**Assigned task:** Restate the listing below word for word, pictures excluded.

**Material provided:**
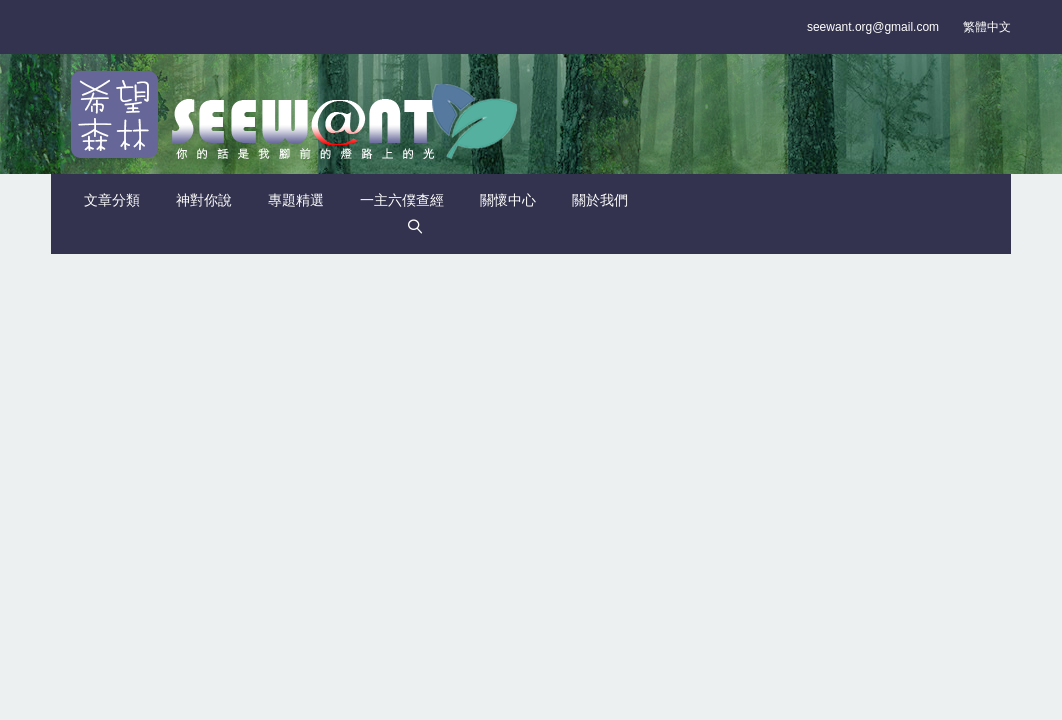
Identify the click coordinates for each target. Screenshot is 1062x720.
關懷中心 (508, 200)
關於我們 (600, 200)
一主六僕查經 (402, 200)
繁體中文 (987, 27)
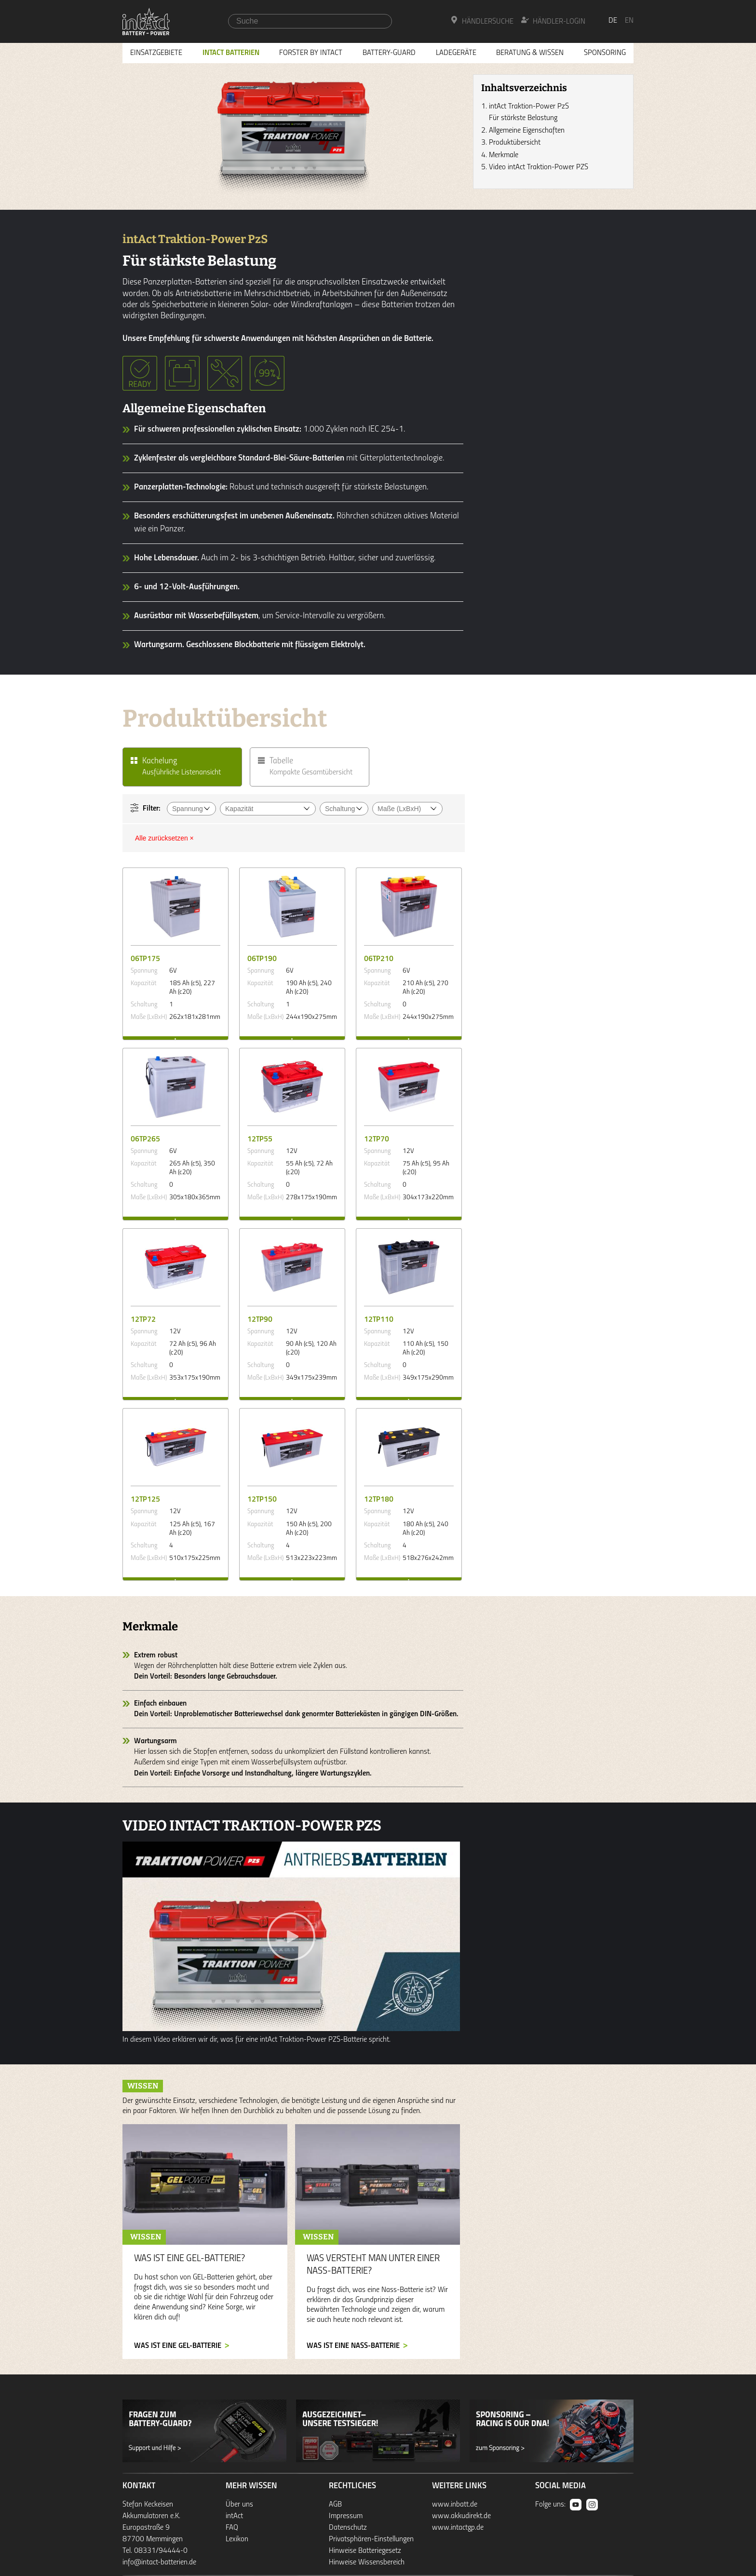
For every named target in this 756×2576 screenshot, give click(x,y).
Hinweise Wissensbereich (367, 2562)
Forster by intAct (310, 53)
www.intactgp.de (458, 2528)
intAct (234, 2516)
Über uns (239, 2504)
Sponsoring (605, 53)
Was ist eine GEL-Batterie (177, 2346)
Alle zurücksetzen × (164, 838)
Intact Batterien (230, 53)
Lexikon (237, 2539)
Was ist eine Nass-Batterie (353, 2346)
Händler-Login (553, 21)
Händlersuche (481, 21)
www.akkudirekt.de (461, 2516)
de (612, 21)
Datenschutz (348, 2528)
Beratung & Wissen (530, 53)
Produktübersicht (514, 143)
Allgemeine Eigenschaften (527, 131)
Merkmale (503, 155)
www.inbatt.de (454, 2504)
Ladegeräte (456, 53)
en (629, 21)
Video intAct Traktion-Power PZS (538, 167)
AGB (335, 2504)
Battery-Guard (389, 53)
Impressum (346, 2516)
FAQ (232, 2528)
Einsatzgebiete (156, 53)
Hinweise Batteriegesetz (365, 2551)
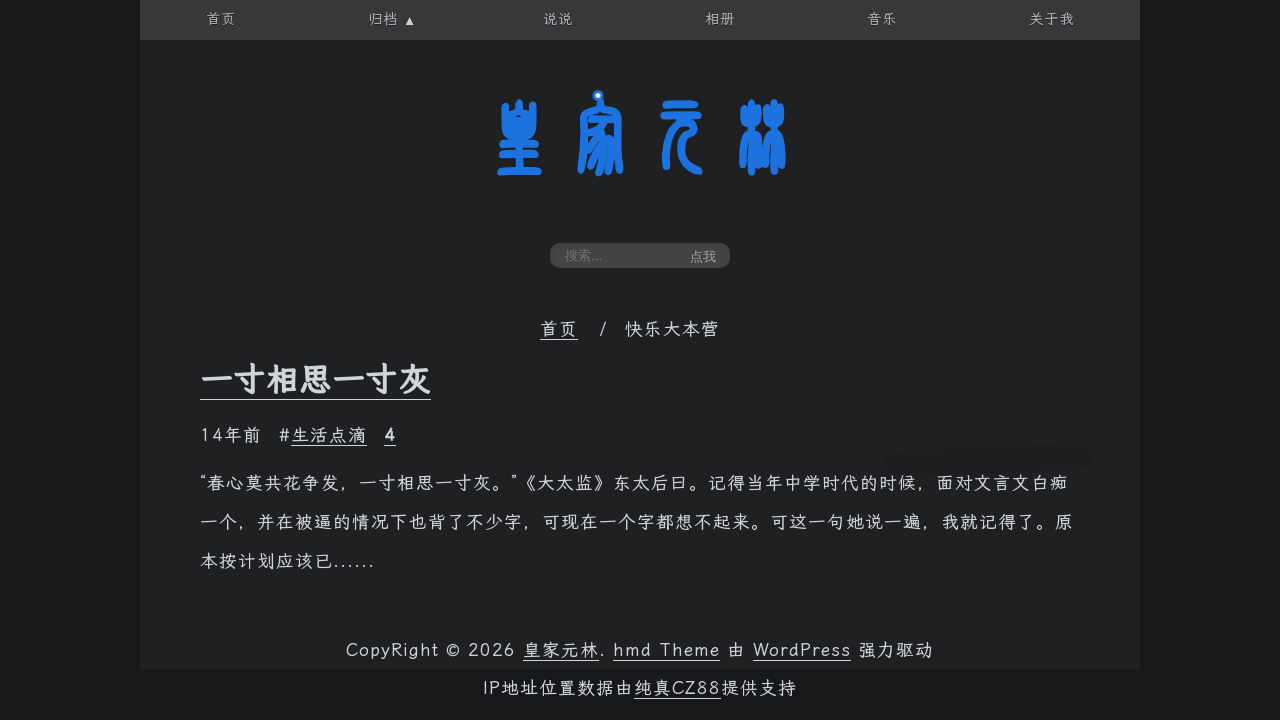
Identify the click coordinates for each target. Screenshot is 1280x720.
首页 (559, 329)
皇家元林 (640, 139)
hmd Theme (666, 650)
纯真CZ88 (677, 688)
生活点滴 (329, 435)
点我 (703, 256)
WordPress (802, 650)
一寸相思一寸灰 (315, 380)
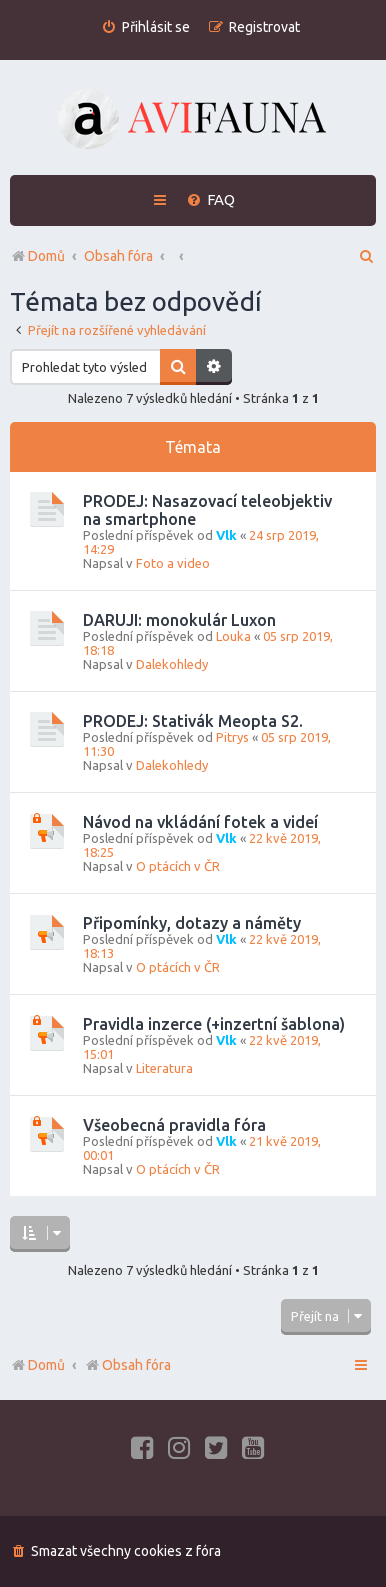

**Answer box:**
Identify the click coordinates for each target. Screenshot is 1062x720.
關懷中心 (508, 200)
關於我們 (600, 200)
一主六僕查經 (402, 200)
繁體中文 (987, 27)
For every named target in this 756×2576 screenshot, give click(x,y).
Hinweise Wissensbereich (367, 2562)
Forster by intAct (310, 53)
www.intactgp.de (458, 2528)
intAct (234, 2516)
Über uns (239, 2504)
Sponsoring (605, 53)
Was ist eine GEL-Batterie (177, 2346)
Alle zurücksetzen × (164, 838)
Intact Batterien (230, 53)
Lexikon (237, 2539)
Was ist eine Nass-Batterie (353, 2346)
Händler-Login (553, 21)
Händlersuche (481, 21)
www.akkudirekt.de (461, 2516)
de (612, 21)
Datenschutz (348, 2528)
Beratung & Wissen (530, 53)
Produktübersicht (514, 143)
Allgemeine Eigenschaften (527, 131)
Merkmale (503, 155)
www.inbatt.de (454, 2504)
Ladegeräte (456, 53)
en (629, 21)
Video intAct Traktion-Power PZS (538, 167)
AGB (335, 2504)
Battery-Guard (389, 53)
Impressum (346, 2516)
FAQ (232, 2528)
Einsatzgebiete (156, 53)
Hinweise Batteriegesetz (365, 2551)
Identify the click coordinates for each target. Screenshot is 1280x720.
首页 (559, 329)
皇家元林 (640, 139)
hmd Theme (666, 650)
纯真CZ88 (677, 688)
生活点滴 (329, 435)
点我 (703, 256)
WordPress (802, 650)
一寸相思一寸灰 (315, 380)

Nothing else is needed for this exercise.